Did all these tech companies willingly participate in this PRISM program?
It’s not totally clear. Initially, The Washington Post reported that the nine companies mentioned did “participate knowingly,” but after they all publicly denied having any involvement, the Post has removed that phrase from the article and added a new paragraph suggesting that the companies themselves may not have provided the NSA with direct access to data.
And why, exactly, is the government doing this?
To protect us, it says. In a press conference Friday, Obama defended the phone collecting, and National Intelligence Director James Clapper on Thursday condemned the leak of the classified order, insisting that it was done out of necessity to preserve national security. House Intelligence Committee chairman Mike Rogers also said a domestic terror attack was thwarted as a result of the program, though he didn’t offer any other details.

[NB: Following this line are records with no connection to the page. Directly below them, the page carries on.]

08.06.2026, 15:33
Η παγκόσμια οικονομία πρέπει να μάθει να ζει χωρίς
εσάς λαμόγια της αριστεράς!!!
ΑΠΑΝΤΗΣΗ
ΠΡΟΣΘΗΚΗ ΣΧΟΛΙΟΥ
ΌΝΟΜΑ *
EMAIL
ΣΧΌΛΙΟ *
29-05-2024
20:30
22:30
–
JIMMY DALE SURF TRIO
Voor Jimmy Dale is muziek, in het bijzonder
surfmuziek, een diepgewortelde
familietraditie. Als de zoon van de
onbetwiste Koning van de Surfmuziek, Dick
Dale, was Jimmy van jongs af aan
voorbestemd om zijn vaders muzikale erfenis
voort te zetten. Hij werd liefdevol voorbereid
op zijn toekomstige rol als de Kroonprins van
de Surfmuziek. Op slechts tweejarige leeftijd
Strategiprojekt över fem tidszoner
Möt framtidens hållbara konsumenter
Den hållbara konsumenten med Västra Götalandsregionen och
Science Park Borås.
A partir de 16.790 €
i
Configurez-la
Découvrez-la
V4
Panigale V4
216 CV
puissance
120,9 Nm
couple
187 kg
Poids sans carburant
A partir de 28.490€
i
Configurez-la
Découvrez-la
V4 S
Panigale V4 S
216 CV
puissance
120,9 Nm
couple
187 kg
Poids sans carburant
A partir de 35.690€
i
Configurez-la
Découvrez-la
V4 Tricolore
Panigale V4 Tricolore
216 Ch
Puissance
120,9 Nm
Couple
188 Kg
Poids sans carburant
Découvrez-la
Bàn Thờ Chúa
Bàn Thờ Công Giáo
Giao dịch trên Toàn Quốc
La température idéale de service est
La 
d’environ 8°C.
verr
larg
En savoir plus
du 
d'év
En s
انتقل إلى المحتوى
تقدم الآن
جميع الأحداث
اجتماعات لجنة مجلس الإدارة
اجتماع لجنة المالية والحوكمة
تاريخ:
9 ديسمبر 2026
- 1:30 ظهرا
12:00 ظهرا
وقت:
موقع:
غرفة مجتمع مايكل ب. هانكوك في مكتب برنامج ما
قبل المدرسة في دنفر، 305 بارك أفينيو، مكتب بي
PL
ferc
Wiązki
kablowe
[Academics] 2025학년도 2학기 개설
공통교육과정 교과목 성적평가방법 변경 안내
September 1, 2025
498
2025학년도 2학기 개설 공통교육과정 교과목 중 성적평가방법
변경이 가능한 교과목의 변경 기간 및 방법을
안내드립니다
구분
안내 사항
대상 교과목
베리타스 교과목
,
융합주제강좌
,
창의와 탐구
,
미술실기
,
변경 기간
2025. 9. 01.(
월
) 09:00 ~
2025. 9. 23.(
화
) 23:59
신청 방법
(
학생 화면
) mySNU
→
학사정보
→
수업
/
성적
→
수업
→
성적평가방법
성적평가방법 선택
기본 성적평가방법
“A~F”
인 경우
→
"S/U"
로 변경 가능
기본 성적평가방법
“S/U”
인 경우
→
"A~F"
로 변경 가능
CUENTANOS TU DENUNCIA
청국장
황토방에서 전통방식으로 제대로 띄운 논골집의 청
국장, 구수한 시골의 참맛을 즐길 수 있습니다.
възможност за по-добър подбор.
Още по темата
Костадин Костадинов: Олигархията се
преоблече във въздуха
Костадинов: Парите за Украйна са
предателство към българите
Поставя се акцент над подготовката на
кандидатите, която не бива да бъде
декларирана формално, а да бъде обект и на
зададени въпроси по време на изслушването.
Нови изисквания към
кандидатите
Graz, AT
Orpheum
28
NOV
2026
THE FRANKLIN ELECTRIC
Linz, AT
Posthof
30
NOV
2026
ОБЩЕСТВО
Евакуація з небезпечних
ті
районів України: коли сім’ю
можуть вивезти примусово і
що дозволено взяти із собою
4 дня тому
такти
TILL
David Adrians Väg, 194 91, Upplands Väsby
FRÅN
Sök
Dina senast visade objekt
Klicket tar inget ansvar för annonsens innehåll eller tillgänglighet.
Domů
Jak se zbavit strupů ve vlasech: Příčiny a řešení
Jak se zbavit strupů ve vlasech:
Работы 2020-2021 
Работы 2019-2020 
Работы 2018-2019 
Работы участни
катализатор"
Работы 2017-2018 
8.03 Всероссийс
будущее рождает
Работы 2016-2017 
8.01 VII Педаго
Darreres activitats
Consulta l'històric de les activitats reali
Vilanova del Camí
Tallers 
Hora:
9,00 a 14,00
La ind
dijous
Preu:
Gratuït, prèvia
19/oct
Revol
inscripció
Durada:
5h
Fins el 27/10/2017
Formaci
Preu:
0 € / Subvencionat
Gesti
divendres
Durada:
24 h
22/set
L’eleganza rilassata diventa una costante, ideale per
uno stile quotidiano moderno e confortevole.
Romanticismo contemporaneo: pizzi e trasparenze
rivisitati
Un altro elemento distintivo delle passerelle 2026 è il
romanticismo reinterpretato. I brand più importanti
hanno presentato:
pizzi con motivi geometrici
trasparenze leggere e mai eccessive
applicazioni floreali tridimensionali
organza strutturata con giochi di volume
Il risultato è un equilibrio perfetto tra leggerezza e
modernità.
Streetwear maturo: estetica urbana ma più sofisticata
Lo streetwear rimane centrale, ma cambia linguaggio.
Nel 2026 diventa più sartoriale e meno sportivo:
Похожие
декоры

Are other countries involved?
On Friday morning The Daily Beast reported that the U.K.’s security agency GCHQ has been provided access to the same Internet companies’ user content via PRISM since at least June 2010.
What does President Obama have to say about all this?
At a press conference Friday, he defended the order, saying it caused “modest encroachments on privacy” and of the collection of records: “My assessment was that they help us prevent terrorist attacks.” He also stressed that no Internet data was collected from U.S. citizens or people living in the United States. Earlier, the administration released talking points clarifying that the NSA order does not allow the government to listen in on phone calls, that this method of collecting intelligence is completely legal under the Foreign Intelligence Surveillance Act, and that it has been “a critical tool in protecting the nation from terrorist threats to the United States.”